If you are planning to do a data science internship in Kolkata, it is important for you to understand the terminology ‘data science’. In this article, we will try to deliver you with the basics of data science that one needs to know in order to get into a data science course.

What is data science?

As said by the major data analytics training in Kolkata, data science is the use of various techniques to understand data and build predictive models to make business decisions. The sources of data and the ability to collect and store it have come a long way in the last decade. Companies are making use of a variety of tools and techniques to mine patterns in the data and gather useful insights to it.

What is the difference between data scientist and statistician?

Both the data scientist and statistician work with the data to derive useful insights from it. But the difference is that a statistician is focused on identifying the relationship in the data while a data scientist works towards using the relationships and building models to predict future outcomes. Normally, a data scientist aims at building a generalized model with high level of accuracy.

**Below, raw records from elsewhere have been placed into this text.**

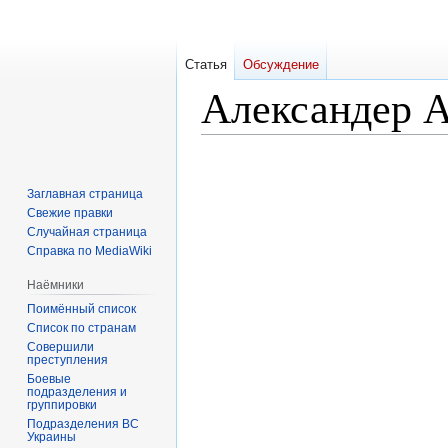
Статья
Обсуждение
Александер 
Перейти
Перейти
к
к
Заглавная страница
навигации
поиску
Свежие правки
Случайная страница
Справка по MediaWiki
Наёмники
Поимённый список
Список по странам
Совершили
преступления
Боевые
подразделения и
группировки
Подразделения ВС
Украины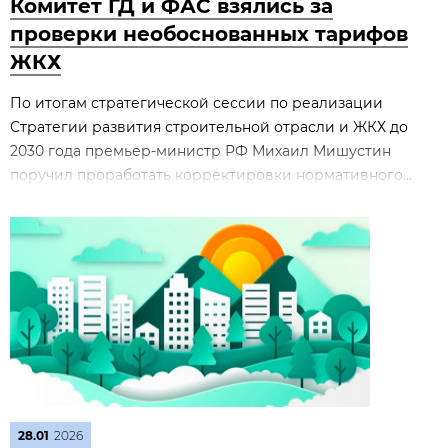
Комитет ГД и ФАС взялись за
проверки необоснованных тарифов
ЖКХ
По итогам стратегической сессии по реализации
Стратегии развития строительной отрасли и ЖКХ до
2030 года премьер‑министр РФ Михаил Мишустин
поручил проработать корректировки нормативного...
28.01
2026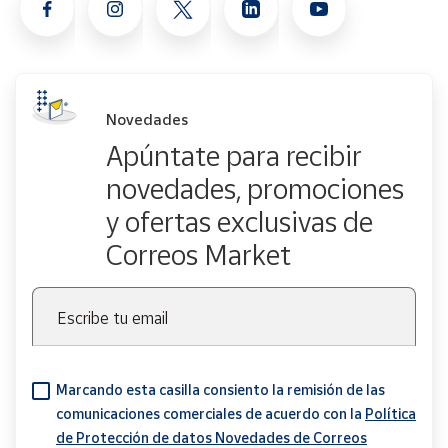
Novedades
Apúntate para recibir
novedades, promociones
y ofertas exclusivas de
Correos Market
Escribe tu email
Marcando esta casilla consiento la remisión de las
comunicaciones comerciales de acuerdo con la
Política
de Protección de datos Novedades de Correos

Scientists most often use tools like R, Excel, or MATLAB because they have a number of libraries for analyzing data. On the other hand, the data scientists make use of tools like Python, Apache Spark and the like to explore the data and build models.

Statistics and probability of data science

Statistics and probability is the fundamental core skills required for learning data science. There are a number of statistical techniques and probability distributions that we can leverage to understand the structure of a given data. Some of the important topics that most data scientists work upon are as follows:

1. Description statistics

  • Mean, median and mode
  • Variance and standard variation


2. Probability

  • Bernoulli trials and probability mass function
  • Central limit theorem
  • Normal distribution


3. Inferential statistics

  • Confidence interval
  • Hypothesis testing
  • Correlation

Besides, you have to work on the basic machine learning algorithms. Have a theoretical knowledge of the algorithms and how they work is as important as being able to implement the algorithm. Once you know the working, it will be easier for you to understand the various parameters as well as the type of data to be used.